It was all right there for the taking and Tre’Von Moehrig’s eyes must’ve been as big as a full moon. The Las Vegas Raiders rookie safety anticipated the short throw, got a jump, and appeared set to snare a game-sealing interception.
The rookie just couldn’t finish. Oh, what could’ve been.
“If Tre’von Moehrig hangs on to that, the game has a chance to be over,” Raiders interim head coach Rich Bisaccia lamented in the post game press conference.
Moehrig couldn’t come up with the would-be game-sealing interception as Washington’s Taylor Heinicke’s dart to wide receiver Adam Humphries ricocheted off the Raiders’ rookie’s hands and incomplete. That was a much-needed, bailout-type takeaway with Las Vegas holding on to a precarious 15-14 lead with 0:59 ticks left to go. That incompletion was on 1st-and-10 from the Raiders 40-yard line and just two plays later, the Washington Football Team drilled the eventual game-winning field goal from 48 yards out in a 17-15 disappointment of a loss for the Raiders.
While disconcerting, the inability to pick the pass off should serve as a valuable learning lesson for Moehrig. It was a brilliant display of the instincts, reaction time and burst that made Moehrig a stellar defender at TCU and a second-round NFL pick. Finishing a play — whether it’s a tackle, pass break up, or interception — is key going forward.
In all, Sunday’s tough defeat — one that deals a painful body blow to the Raiders playoff hopes — should serve as a teaching tool for Vegas’ rookies. Moehrig is chief among them, but that group includes cornerback Nate Hobbs, defensive end Malcolm Koonce and linebacker Divine Deablo.
Hobbs, a fierce competitor and unquestioned fifth-round gem, snatched the would-be pick veteran Casey Hayward couldn’t haul in, for his first of his debut season. Hobbs did everything in his power to go downfield with the ball, too, as he tried to elude WFT offensive players to gain yards to give Derek Carr and the Raiders offense even better field position. The takeaway was the catalyst for the Raiders taking a 15-14 lead, albeit temporary, after a field goal.

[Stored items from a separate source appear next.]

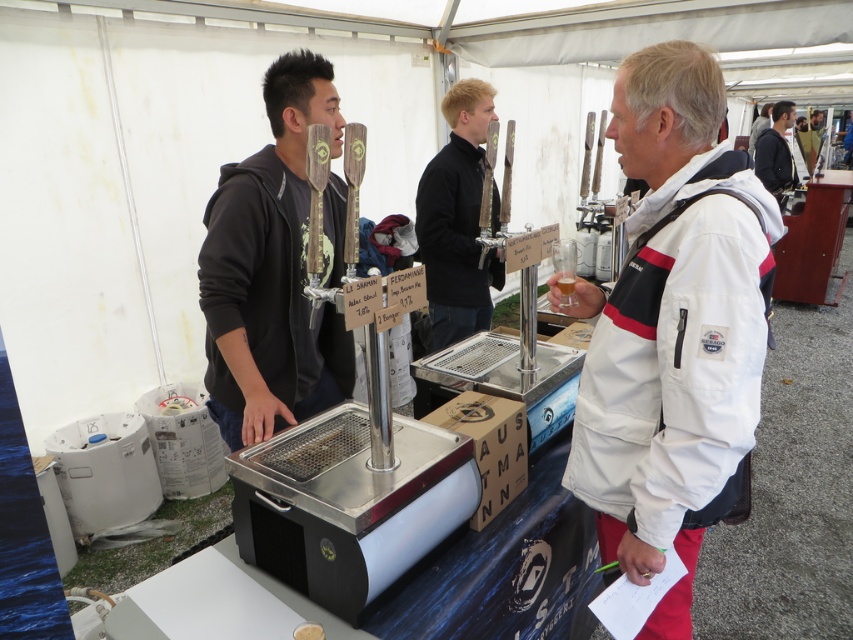 You are organizing a winter event and need to decide which jacket to wear between the white softshell jacket at center and the black hoodie at center. Based on their thickness, which one would provide better insulation?

The black hoodie at center is thicker than the white softshell jacket at center, so it would provide better insulation.

You are a photographer at the event and want to take a group photo of the two people. The camera you have can only focus on subjects within a 1.2 meter range. Will both the white softshell jacket at center and the black matte shirt at center be in focus?

The distance between the white softshell jacket at center and the black matte shirt at center is 1.08 meters, which is within the camera focus range of 1.2 meters. Therefore, both subjects will be in focus.

You are a photographer at the beer tasting event. You want to take a photo of both the white softshell jacket at center and the black hoodie at center so that both are fully visible. Given that the camera can only focus on one subject at a time, which subject should you focus on to ensure the taller one is in focus?

The white softshell jacket at center is taller than the black hoodie at center. Therefore, you should focus on the white softshell jacket at center to ensure the taller subject is in focus. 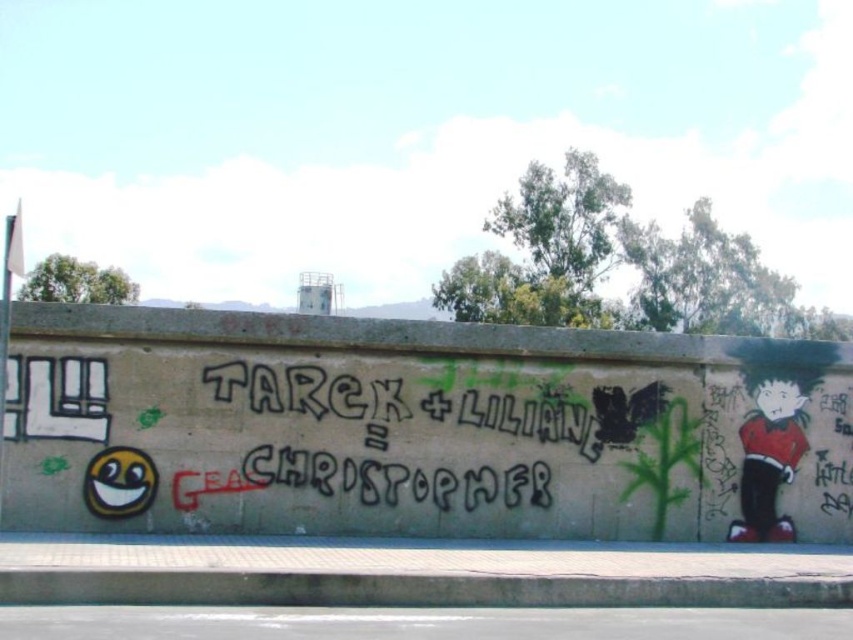 Question: Is black spray paint graffiti at center below red glossy skateboarder at right?

Choices:
 (A) no
 (B) yes

Answer: (A)

Question: Which object appears farthest from the camera in this image?

Choices:
 (A) red glossy skateboarder at right
 (B) black spray paint graffiti at center

Answer: (A)

Question: Is black spray paint graffiti at center to the right of red glossy skateboarder at right from the viewer's perspective?

Choices:
 (A) yes
 (B) no

Answer: (B)

Question: Among these objects, which one is farthest from the camera?

Choices:
 (A) red glossy skateboarder at right
 (B) black spray paint graffiti at center

Answer: (A)

Question: Can you confirm if black spray paint graffiti at center is smaller than red glossy skateboarder at right?

Choices:
 (A) yes
 (B) no

Answer: (B) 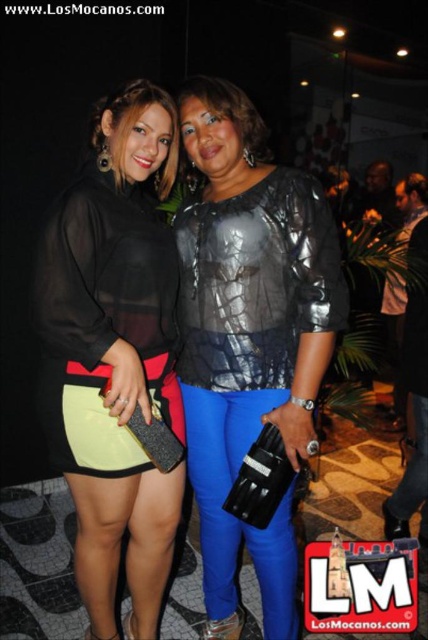 Question: Which of the following is the farthest from the observer?

Choices:
 (A) (344, 292)
 (B) (127, 227)

Answer: (B)

Question: Can you confirm if metallic silver blouse at center is smaller than matte black dress at center?

Choices:
 (A) yes
 (B) no

Answer: (B)

Question: Does metallic silver blouse at center have a smaller size compared to matte black dress at center?

Choices:
 (A) yes
 (B) no

Answer: (B)

Question: Which point is farther from the camera taking this photo?

Choices:
 (A) (169, 381)
 (B) (243, 388)

Answer: (A)

Question: In this image, where is metallic silver blouse at center located relative to matte black dress at center?

Choices:
 (A) above
 (B) below

Answer: (A)

Question: Which point appears farthest from the camera in this image?

Choices:
 (A) (246, 392)
 (B) (89, 317)

Answer: (A) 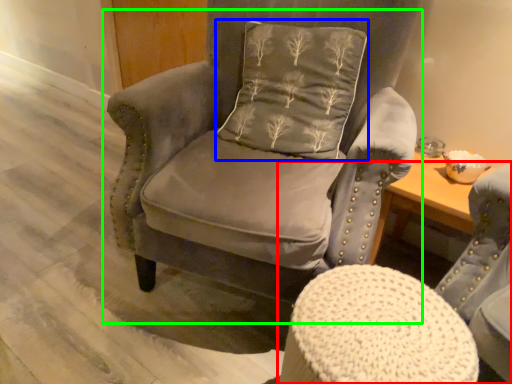 Question: Estimate the real-world distances between objects in this image. Which object is closer to chair (highlighted by a red box), pillow (highlighted by a blue box) or chair (highlighted by a green box)?

Choices:
 (A) pillow
 (B) chair

Answer: (B)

“Got the ball at the 39-yard line from the big interception, had the chance to go down there and score a touchdown, and we didn’t,” Bisaccia noted. “We came out of there with a field goal. Puts us in a bad position that way. I know it gives us the lead, but certainly the clock became an issue at the end. … We’ve got to find a way to score more than 15 points obviously.”
Koonce, who was finally on the active game-day roster due in large part to Carl Nassib being inactive, recorded his first sack of his career in the second quarter against Washington. Back end coverage was on point and Koonce went to his pass rush toolbox to drop Heinicke for a 10-yard loss.
Deablo, on the other hand, played 38 snaps (57 percent of defensive snaps) at linebacker after having a total of 26 snaps through the Raiders first 11 games. The college safety-turned-NFL-linebacker finished with the second-most solo tackles (eight) and combined tackles (11) for Las Vegas against Washington.
Even though Koonce’s participation has been minimal compared to the other Raider rookie defenders, he wasn’t shy about sharing his thoughts on the defensive turnaround as of late.
“Oh it’s just everything that we practice,” Koonce told the local FOX affiliate after Sunday’s loss. “Like every day we come in and we focus on the same thing. So I want to say the defense is finally coming around, we we’re doing it Monday, Tuesday, Wednesday, every day in practice so it’s just finally showing up on Sunday’s.”
Just how much more Koonce plays the rest of the way is up in the air as he saw only seven snaps in his Raider debut against WFT. How the aforementioned rookies play or improve with given snaps as the Raiders careen towards the final five games of the 2021 campaign merits watching.
Moehrig (837 snaps, 99% of Raiders defensive snaps) and Hobbs (648, 77%) are ensured to keep getting a high volume of snaps, but the same cannot be said for Deablo or Koonce, unless injury forces them back into action.
Yet, it wouldn’t hurt to see what the youngsters have to offer, especially if the losses mount and the playoffs are definitively out of the Raiders reach.
By The Numbers
One of the major elements missing from Moehrig’s game are interceptions, but he’s played the deep safety role very well for an NFL neophyte. According to Pro Football Reference, he’s allowed 9 of 17 throws his way to be completed (52.9% completion rate) for two touchdowns and 106 yards. He’s also fifth on the team in total tackles with 42.
Hobbs, on the other hand, is providing solid tackling skills from the slot as he’s fourth on the team in total tackles with 60. While Pro Football Reference charts him with an 83.3% completion rate (40 of 48 passes allowed) for 299 yards, Hobbs has yet to give up a touchdown. His tenacity and willing to mix it up at or behind the line of scrimmage is impressive.